Smooth West African Polls May End Bourse’s Four-Year Losing Run
ABIDJAN (Capital Markets in Africa) – The benchmark stock index in West Africa’s regional bourse, which has been in retreat since 2016, may get a boost if a flurry of elections in member countries pass off smoothly this year, according to a money manager.
Four states affiliated with the Bourse Regionale des Valeurs Mobilieres: Togo, Burkina Faso, Niger and Ivory Coast, Francophone West Africa’s largest economy, go to the polls this year. Successful voting, combined with beaten-down stock valuations could entice investors back to the market, said Myriam Ouattara, of EDC Asset Management, which oversees about $307 million in mutual funds.
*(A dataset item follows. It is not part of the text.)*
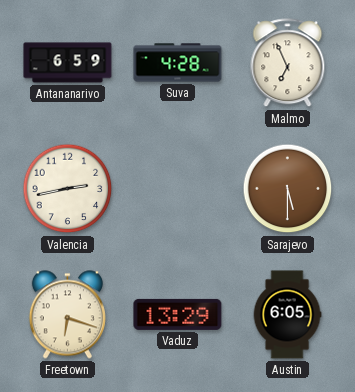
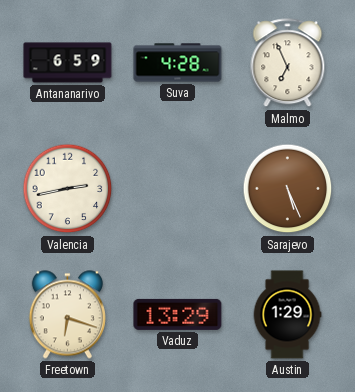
Sarajevo: 5:30 -> 5:26
Austin: 6:05 -> 1:29
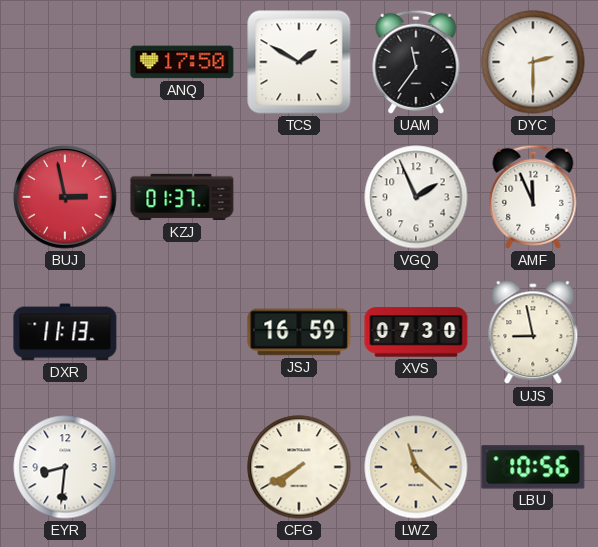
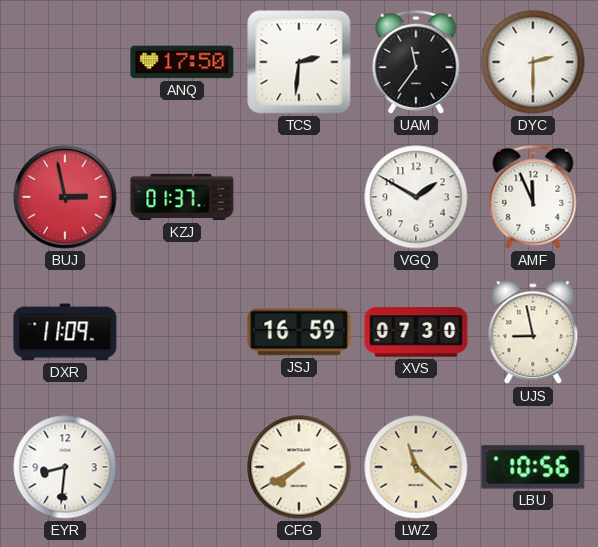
TCS: 1:50 -> 2:31
VGQ: 1:56 -> 1:50
DXR: 11:13 -> 11:09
Togo kicked off a season of West African elections on Feb. 22, to be followed by Ivory Coast in October, Burkina Faso in November and Niger at the end of the year. Regional voting aside, investors are also tracking progress in changes to the CFA franc currency, used by all eight of the countries linked to the BRVM. The exchange’s main index has slipped about 10% so far in 2020. A fifth-year of declines would be the worst since its inception in 1999.
“If the elections go well, there’s no reason for the market not to go up,” Ouattara, who also heads up research at EDC, said in an interview in Abidjan, the Ivory Coast economic capital and home of the BRVM. The bourse features companies that are profitable but trading at low price-to-earnings ratios, Ouattara said, citing Total Senegal SA and Bank of Africa Senegal as examples.